Williams will bring all of this experience to bear in his new role, said Ed Wyszmuiala, general manager of dietary supplement programs for NSF.
“It’s a win for us but it’s also a great win for industry,” Wyszumiala told NutraIngredients-USA.
“I think we are going to see some changes in the program,” he said. “Companies that are audited right now will start to see some additional questions being asked.”
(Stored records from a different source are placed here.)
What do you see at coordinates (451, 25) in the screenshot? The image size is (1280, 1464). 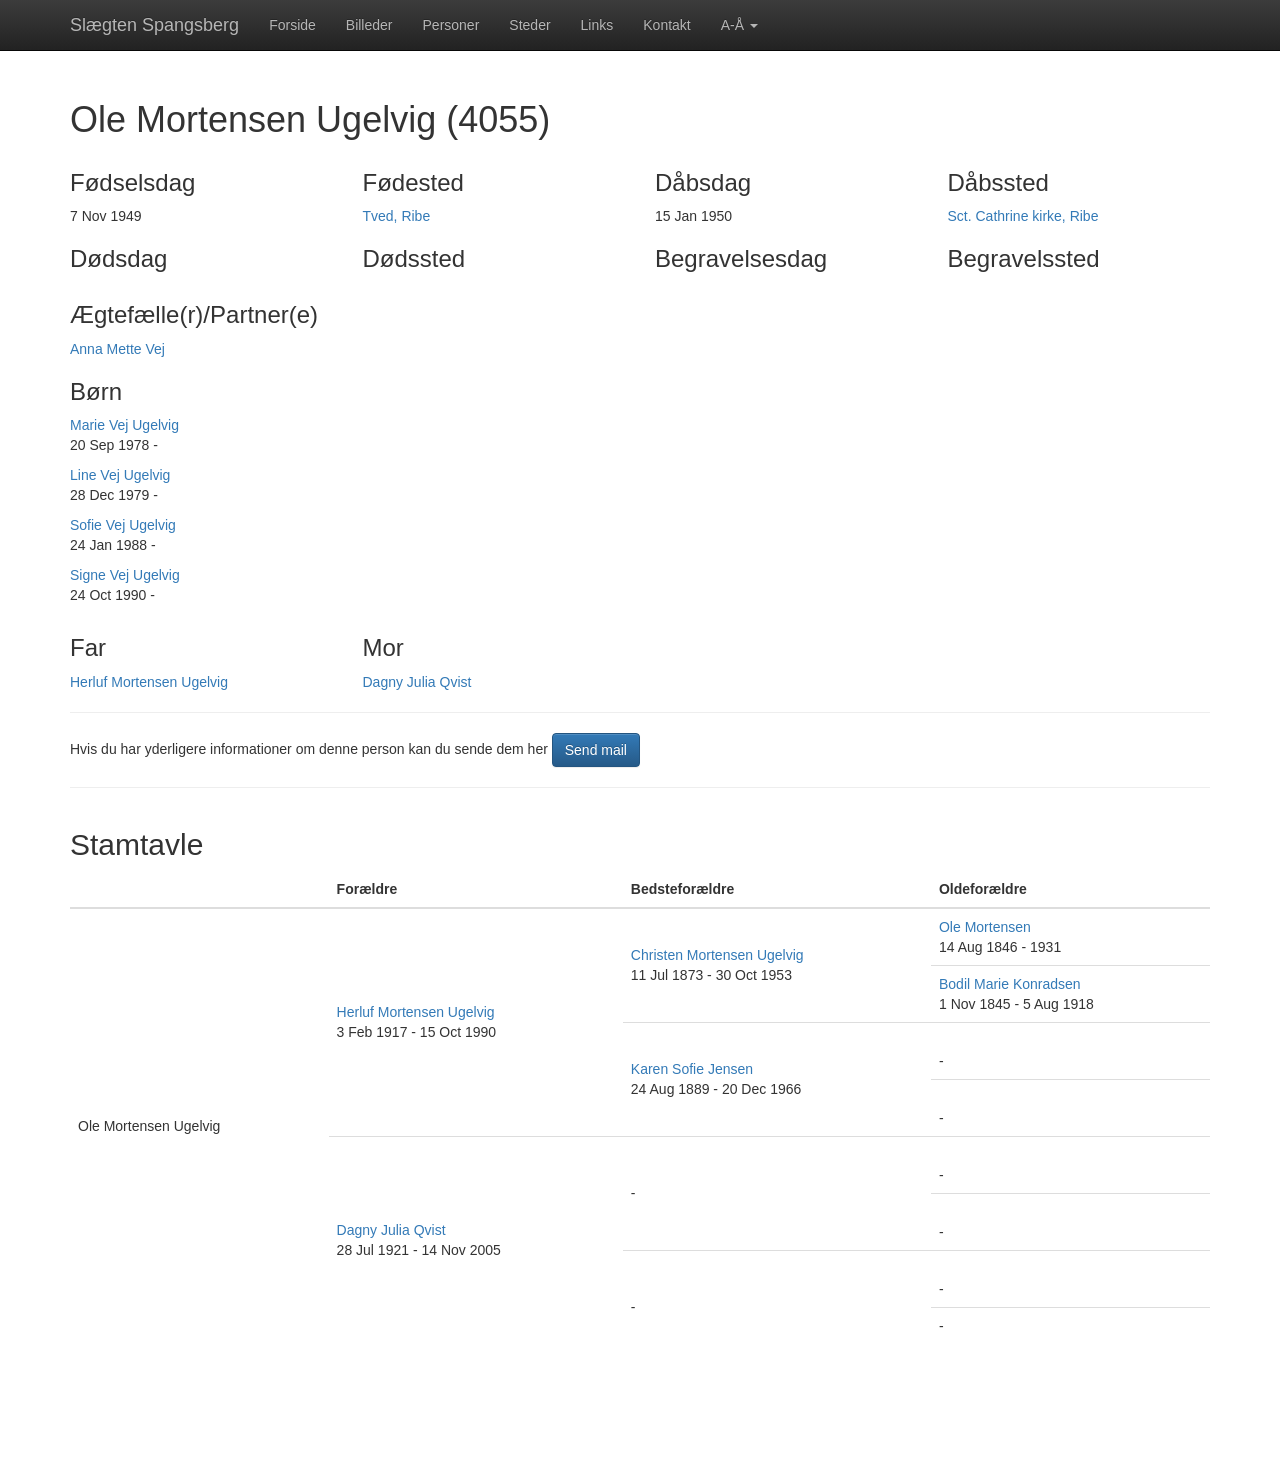 I see `Personer` at bounding box center [451, 25].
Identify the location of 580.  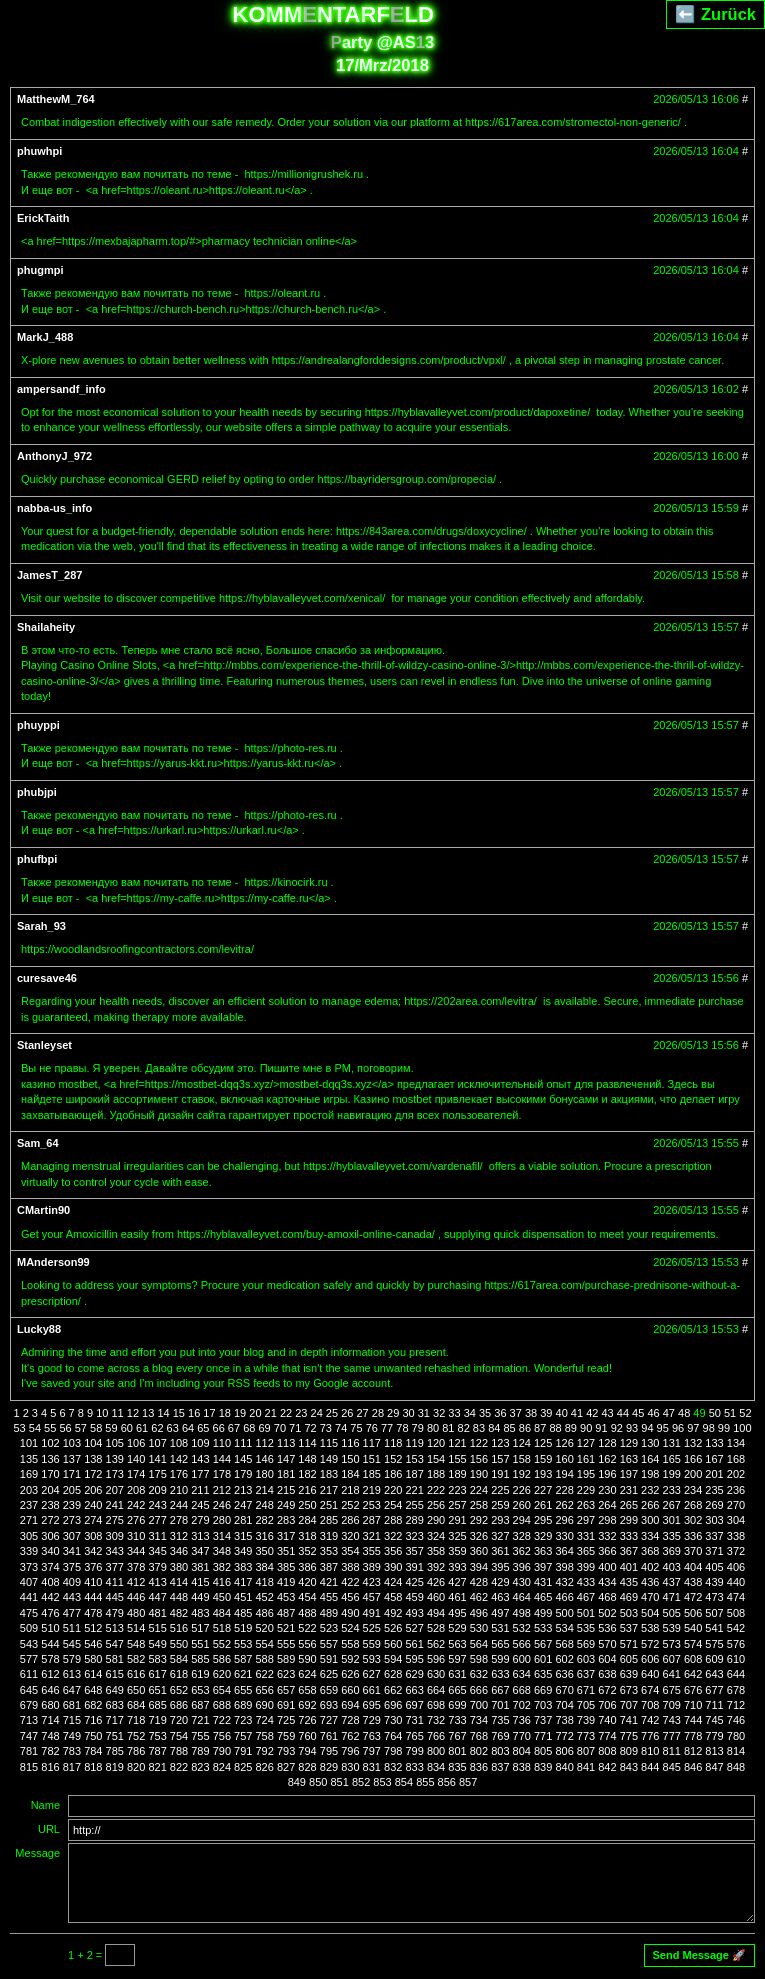 (93, 1659).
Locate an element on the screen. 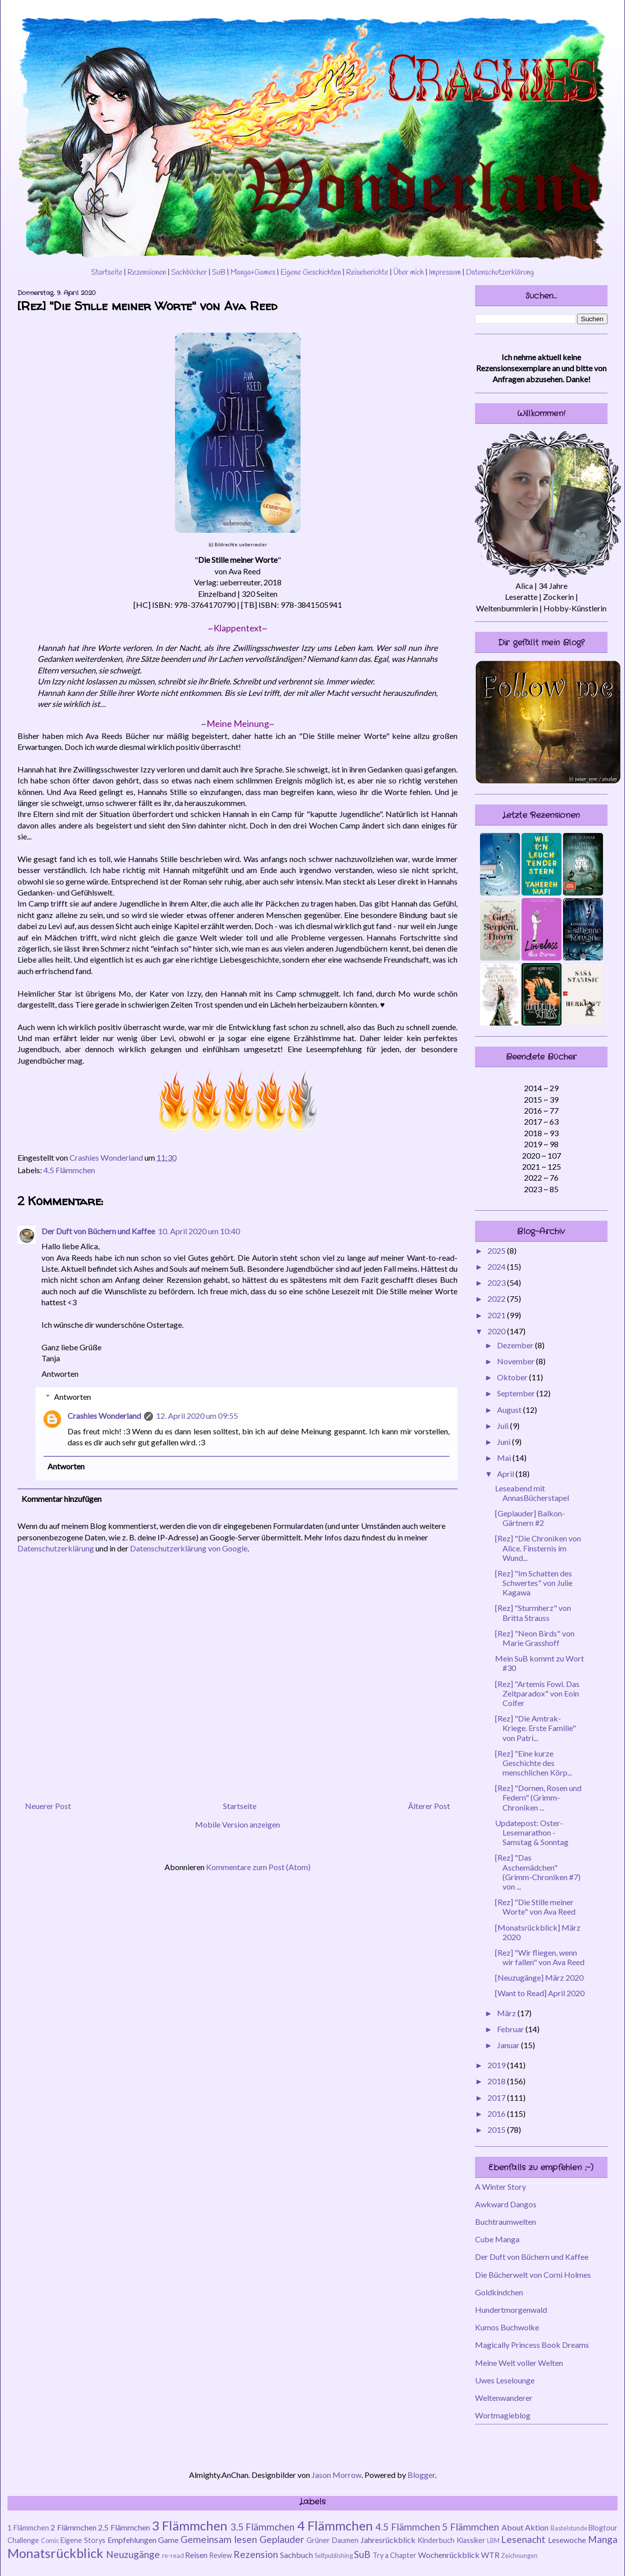  Über mich is located at coordinates (408, 273).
NSF recently suffered a dent in the reputation of its GMP certification program when a company named Beehive Botanicals that had been given a clean bill of GMP health by NSF shortly thereafter received a warning letter from FDA over GMP violations. At that time, Wyszumiala identified “auditor calibration” as one of the things NSF was looking into to try to explain what went wrong in that case. “Auditor calibration,” or making sure that auditors remain current on regulations and on FDA’s current thinking on GMP compliance, is one of the things that Williams can help improve, Wyszumiala said.
“We are looking at additional training classes for auditors and additional training classes for industry,” he said.
In the end, it’s FDA’s view that matters
In a slightly ironic note, his recent role with FDA Williams did many presentations to industry on GMP compliance. One of the slides he’d often show was festooned with logos (including an NSF logo) that companies use to advertise that they’d received GMP certification from a third party group. His message to industry in those presentations: Don’t assume that having one of these certifications means you will pass a GMP inspection. Our inspectors are there to inspect your facility, not your certifications.
“I think his message was, at the current moment they are not going to accept an outside third party certification in lieu of their own work,” Wyszumiala said.
“What we want to make sure is that our certification is the best it can be. (Having Williams on staff) will make sure that it will have that FDA feel to it and the work we do will match FDA’s expectations for industry,” he said.